Isochorismic acid
- Names: IUPAC name (5S,6S)-5-(1-carboxylatoethenoxy)-6-hydroxycyclohexa-1,3-diene-1-carboxylate

Identifiers
- CAS Number: 22642-82-6;
- 3D model (JSmol): Interactive image; isochorismate(2-): Interactive image;
- Beilstein Reference: 8334070 isochorismate(2-): 2943868
- ChEBI: CHEBI:17582; isochorismate(2-): CHEBI:29780;
- ChemSpider: 164276; isochorismate(2-): 26329824;
- DrugBank: DB02793;
- KEGG: C00885;
- PubChem CID: 5460580; isochorismate(2-): 5460580;
- CompTox Dashboard (EPA): DTXSID20945303;

Properties
- Chemical formula: C_{10}H_{10}O_{6}
- Molar mass: 226.184 g·mol^{−1}
- Density: 1.49 g/cm³

Hazards
- Flash point: 297.4 °C

Related compounds
- Related compounds: isoprephenate, chorismate

= Isochorismic acid =

Isochorismic acid, also called isochorismate, is an organic dibasic acid synthesized from chorismate.

==Synthesis==
The enzyme chorismate hydroxymutase (isochorismate synthase, CF 5.4.4.2) reversibly isomerizes chorismate into isochorismate, giving rise to one of the branches of the shikimate pathway. Isochorismate is a precursor in the biosynthesis of many natural compounds.

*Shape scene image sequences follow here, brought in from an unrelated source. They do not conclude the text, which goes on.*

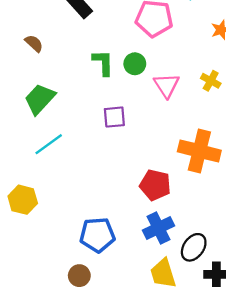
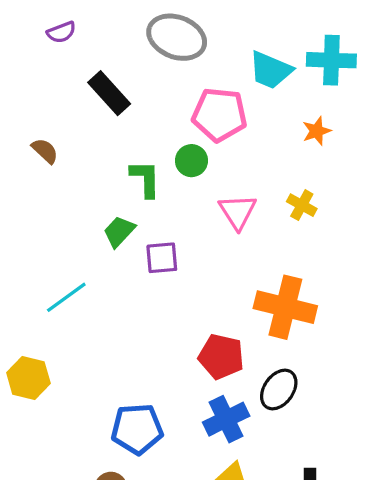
green circle: (135, 64) -> (191, 161), moved
green trapezoid: (40, 99) -> (119, 231), moved, size x0.7
black ellipse: (194, 247) -> (279, 389), moved

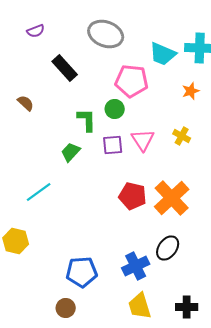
purple square: (162, 258) -> (113, 145), moved
orange cross: (285, 307) -> (172, 198), turned 33
red pentagon: (221, 357) -> (133, 196), moved

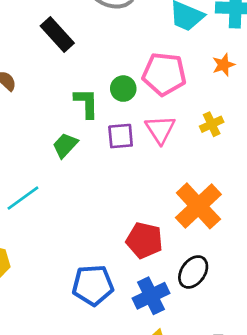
pink pentagon: (132, 81) -> (164, 74), moved
yellow cross: (182, 136) -> (212, 124), turned 36
red pentagon: (133, 196) -> (144, 240), moved
blue pentagon: (82, 272) -> (93, 285), moved

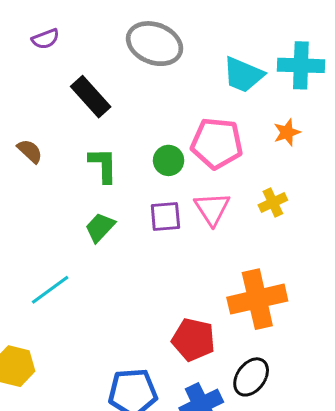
green L-shape: (86, 103) -> (103, 165), moved
orange cross: (198, 206) -> (257, 299), turned 30

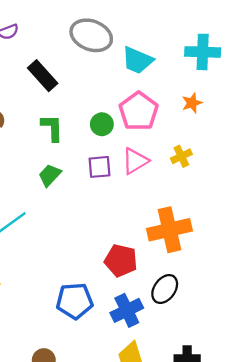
cyan trapezoid: (243, 75) -> (137, 60), moved
pink pentagon: (217, 143) -> (139, 111), turned 30
pink triangle: (212, 209) -> (135, 161), turned 32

Salicylic acid and terpenoid naphthoquinones (menaquinones, phylloquinones) are synthesized from isochorismate, although in some organisms these compounds can be synthesized from chorismate in alternative ways, not through isochorismate (for example, the futalosine pathway of menaquinone biosynthesis in some prokaryotes).

==Discovery==
The compound was discovered by Australian researchers in 1968 as an intermediate in the biosynthesis of 2,3-dihydroxybenzoate (ortho-pyrocatechate, an enterobactin precursor) from chorismate in Aerobacter aerogenes. The reaction presumably proceeds via nucleophilic attack of water at the C2 carbon atom. The trivial name "isochorismic acid", which has been fixed for the compound, was proposed by these researchers, who described the substance for the first time.

==Properties==
Isochorismic acid is a thermodynamically unstable compound. In an aqueous solution at room temperature and pH 7, isochorismate decomposes into a mixture of salicylate and meta-carboxyphenylpyruvate. The latter is formed from isoprephenate (also a thermodynamically unstable compound), which arises as a result of the [3,3]-sigmatropic rearrangement of isochorismate.